How can I make it so that I can retrieve the value instead of the placeholder text?
Edit: This is the specific page I'm trying to extract information from. I'm trying to get the "median" value, which uses the template {{formatPrice median}}
Edit 2: I've installed and set up my program to use Selenium and BeautifulSoup.
The code I have now is:
from bs4 import BeautifulSoup
from selenium import webdriver
#...
driver = webdriver.Firefox()
driver.get(url)
html = driver.page_source
soup = BeautifulSoup(html)
print "Finding..."
for tag in soup.find_all('formatPrice median'):
print tag.text
Here is a screenshot of the program as it's executing. Unfortunately, it doesn't seem to be finding anything with "formatPrice median" specified.
Assuming you are trying to get values from a page that is rendered using javascript templates (for instance something like handlebars), then this is what you will get with any of the standard solutions (i.e. beautifulsoup or requests).
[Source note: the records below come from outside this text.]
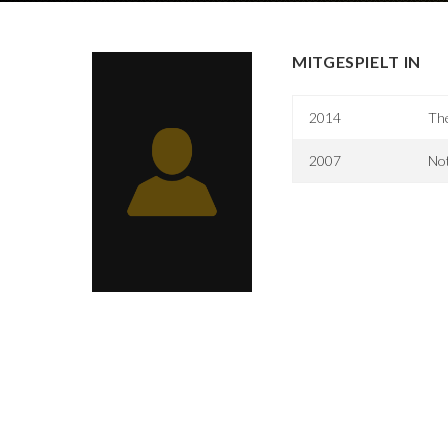
MITGESPIELT IN
2014
Th
2007
No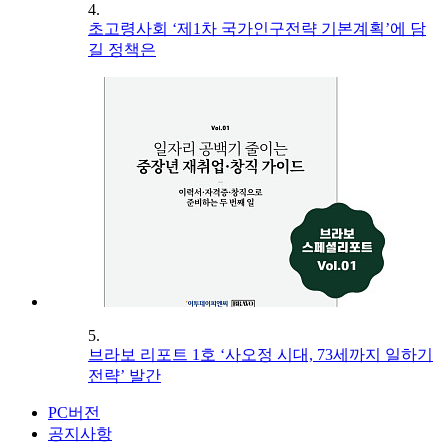
4.
초고령사회 ‘제1차 국가인구전략 기본계획’에 담
길 정책은
5.
브라보 리포트 1호 ‘사오정 시대, 73세까지 일하기
전략’ 발간
PC버전
공지사항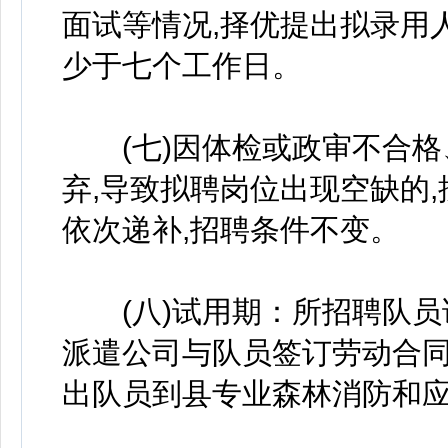
面试等情况,择优提出拟录用
少于七个工作日。
(七)因体检或政审不合格
弃,导致拟聘岗位出现空缺的
依次递补,招聘条件不变。
(八)试用期：所招聘队员
派遣公司与队员签订劳动合同
出队员到县专业森林消防和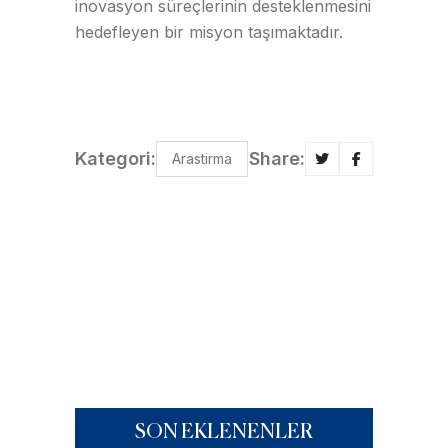
inovasyon süreçlerinin desteklenmesini
hedefleyen bir misyon taşımaktadır.
Kategori:
Share:
Arastirma
SON EKLENENLER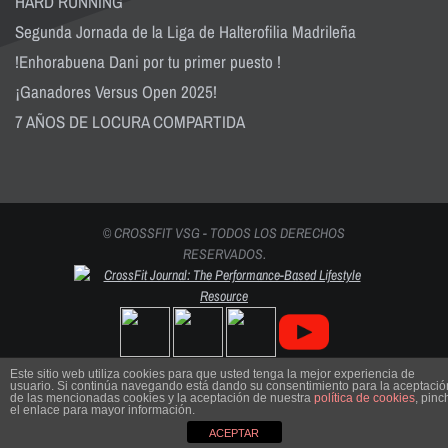
HARD RUNNING
Segunda Jornada de la Liga de Halterofilia Madrileña
!Enhorabuena Dani por tu primer puesto !
¡Ganadores Versus Open 2025!
7 AÑOS DE LOCURA COMPARTIDA
© CROSSFIT VSG - TODOS LOS DERECHOS
RESERVADOS.
Este sitio web utiliza cookies para que usted tenga la mejor experiencia de
usuario. Si continúa navegando está dando su consentimiento para la aceptació
de las mencionadas cookies y la aceptación de nuestra
política de cookies
, pinc
el enlace para mayor información.
ACEPTAR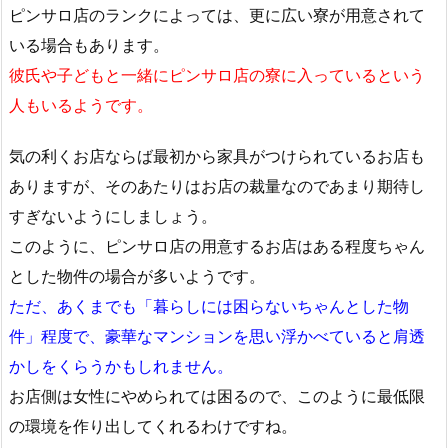
ピンサロ店のランクによっては、更に広い寮が用意されて
いる場合もあります。
彼氏や子どもと一緒にピンサロ店の寮に入っているという
人もいるようです。
気の利くお店ならば最初から家具がつけられているお店も
ありますが、そのあたりはお店の裁量なのであまり期待し
すぎないようにしましょう。
このように、ピンサロ店の用意するお店はある程度ちゃん
とした物件の場合が多いようです。
ただ、あくまでも「暮らしには困らないちゃんとした物
件」程度で、豪華なマンションを思い浮かべていると肩透
かしをくらうかもしれません。
お店側は女性にやめられては困るので、このように最低限
の環境を作り出してくれるわけですね。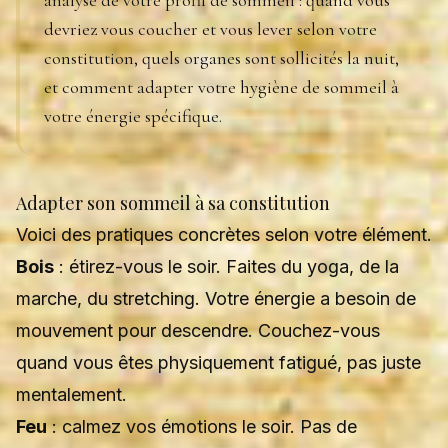
analyse de votre profil de sommeil : quand vous
devriez vous coucher et vous lever selon votre
constitution, quels organes sont sollicités la nuit,
et comment adapter votre hygiène de sommeil à
votre énergie spécifique.
Adapter son sommeil à sa constitution
Voici des pratiques concrètes selon votre élément.
Bois
: étirez-vous le soir. Faites du yoga, de la
marche, du stretching. Votre énergie a besoin de
mouvement pour descendre. Couchez-vous
quand vous êtes physiquement fatigué, pas juste
mentalement.
Feu
: calmez vos émotions le soir. Pas de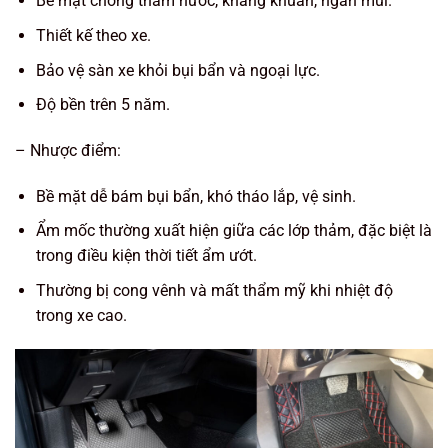
Bề mặt chống thấm nước, kháng khuẩn, ngăn mùi.
Thiết kế theo xe.
Bảo vệ sàn xe khỏi bụi bẩn và ngoại lực.
Độ bền trên 5 năm.
– Nhược điểm:
Bề mặt dễ bám bụi bẩn, khó tháo lắp, vệ sinh.
Ẩm mốc thường xuất hiện giữa các lớp thảm, đặc biệt là
trong điều kiện thời tiết ẩm ướt.
Thường bị cong vênh và mất thẩm mỹ khi nhiệt độ
trong xe cao.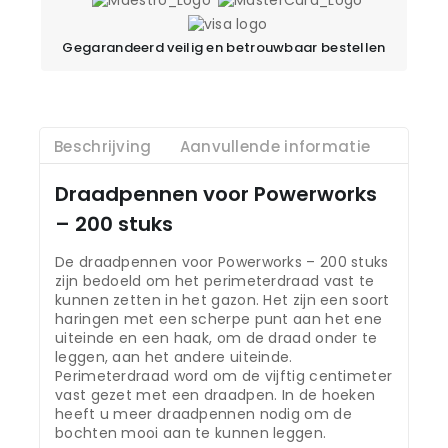
Gegarandeerd veilig en betrouwbaar bestellen
Beschrijving
Aanvullende informatie
Draadpennen voor Powerworks
– 200 stuks
De draadpennen voor Powerworks – 200 stuks
zijn bedoeld om het perimeterdraad vast te
kunnen zetten in het gazon. Het zijn een soort
haringen met een scherpe punt aan het ene
uiteinde en een haak, om de draad onder te
leggen, aan het andere uiteinde.
Perimeterdraad word om de vijftig centimeter
vast gezet met een draadpen. In de hoeken
heeft u meer draadpennen nodig om de
bochten mooi aan te kunnen leggen.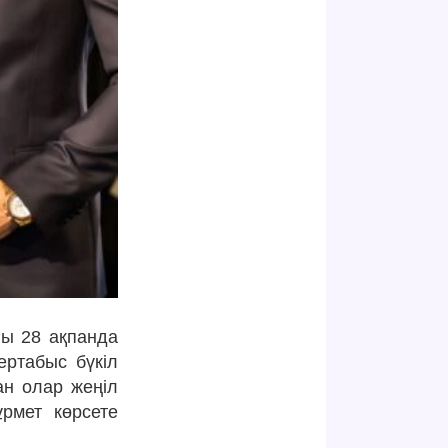
ы 28 ақпанда
ертабыс бүкіл
тан олар жеңіл
ұрмет көрсете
This is because the browser uses javascript to alter what it received and create new DOM elements. urllib will do the requesting part like a browser but not the template rendering part. A good description of the issues can be found here. This article discusses three main solutions:
parse the ajax JSON directly
use an offline Javascript interpreter to process the request SpiderMonkey, crowbar
use a browser automation tool splinter
This answer provides a few more suggestions for option 3, such as selenium or watir. I've used selenium for automated web testing and its pretty handy.
EDIT
From your comments it looks like it is a handlebars driven site. I'd recommend selenium and beautiful soup. This answer gives a good code example which may be useful:
from bs4 import BeautifulSoup
from selenium import webdriver
driver = webdriver.Firefox()
driver.get('http://eve-central.com/home/quicklook.html?typeid=34')
html = driver.page_source
soup = BeautifulSoup(html)
# check out the docs for the kinds of things you can do with 'find_all'
# this (untested) snippet should find tags with a specific class ID
# see: http://www.crummy.com/software/BeautifulSoup/bs4/doc/#searching-by-css-class
for tag in soup.find_all("a", class_="my_class"):
print tag.text
Basically selenium gets the rendered HTML from your browser and then you can parse it using BeautifulSoup from the page_source property. Good luck :)
I used selenium + chrome
from selenium import webdriver
from selenium.webdriver.chrome.options import Options
url = "www.sitetotarget.com"
options = Options()
options.add_argument('--headless')
options.add_argument('--disable-gpu')
options.add_argument('--no-sandbox')
options.add_argument('--disable-dev-shm-usage')`
Building off another answer. I had a similar issue. wget and curl do not work well anymore to get the content of a web page. It's particularly broken with dynamic and lazy content. Using Chrome (or Firefox or Chromium version of Edge) allows you to deal with redirects and scripting.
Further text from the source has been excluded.